Lactic acid bacteria (LAB), belonging to the Firmicutes phylum, lack heme biosynthesis and, thus, are characterized as fermentative and catalase-negative organisms. To verify the hypothesis that heme-rich-nutrients might compensate the heme-biosynthesis incapability of non-respiratory LAB in animal gut, a heme-rich-nutrient was fed to a dog and its fecal microbiome was analyzed. Firmicutes abundance in the feces from the heme-rich-nutrient-fed dog was 99%, compared to 92% in the control dog. To clarify the reason of increased Firmicutes abundance in the feces from the heme-rich-nutrient-fed dog, Lacobacillus gasseri were used as model anerobic LAB to study a purified heme (hemin). The anaerobic growth of L. gasseri in the medium with 25 µM hemin supplementation was faster than that in the medium without hemin, while the growth in the 50 µM hemin-supplemented medium did not vary. Cellular activities of the cytochrome bd complex were 1.55 ± 0.19, 2.11 ± 0.14, and 2.20 ± 0.08 U/gcell in the cells from 0, 25, and 50 µM hemin-supplemented medium, while intracellular ATP concentrations were 7.90 ± 1.12, 11.95 ± 0.68, and 12.56 ± 0.58 µmolATP/gcell, respectively. The ROS-scavenging activities of the L. gasseri cytosol from 25 µM and 50 µM hemin-supplemented medium were 68% and 82% greater than those of the cytosol from no hemin supplemented-medium, respectively.

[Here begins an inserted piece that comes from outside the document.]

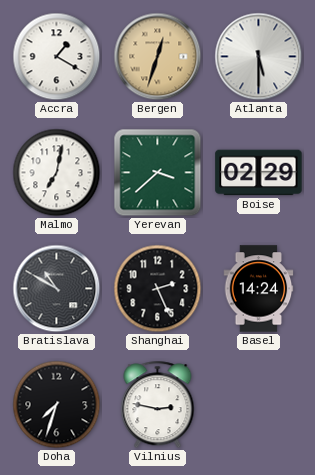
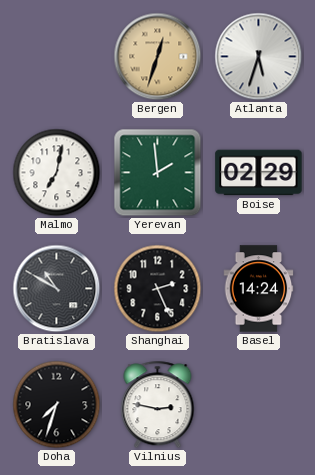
Accra: 1:20 -> none
Atlanta: 5:30 -> 5:33
Yerevan: 3:38 -> 1:59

These findings indicate that external hemin could compensate the heme-biosynthesis incapability of L. gasseri by increasing the cytosolic ROS-scavenging and extra ATP generation, possibly through increasing the electron transfer. Increase in the number of anaerobic bacteria in heme-rich-nutrient-fed animal gut is discussed based on the results.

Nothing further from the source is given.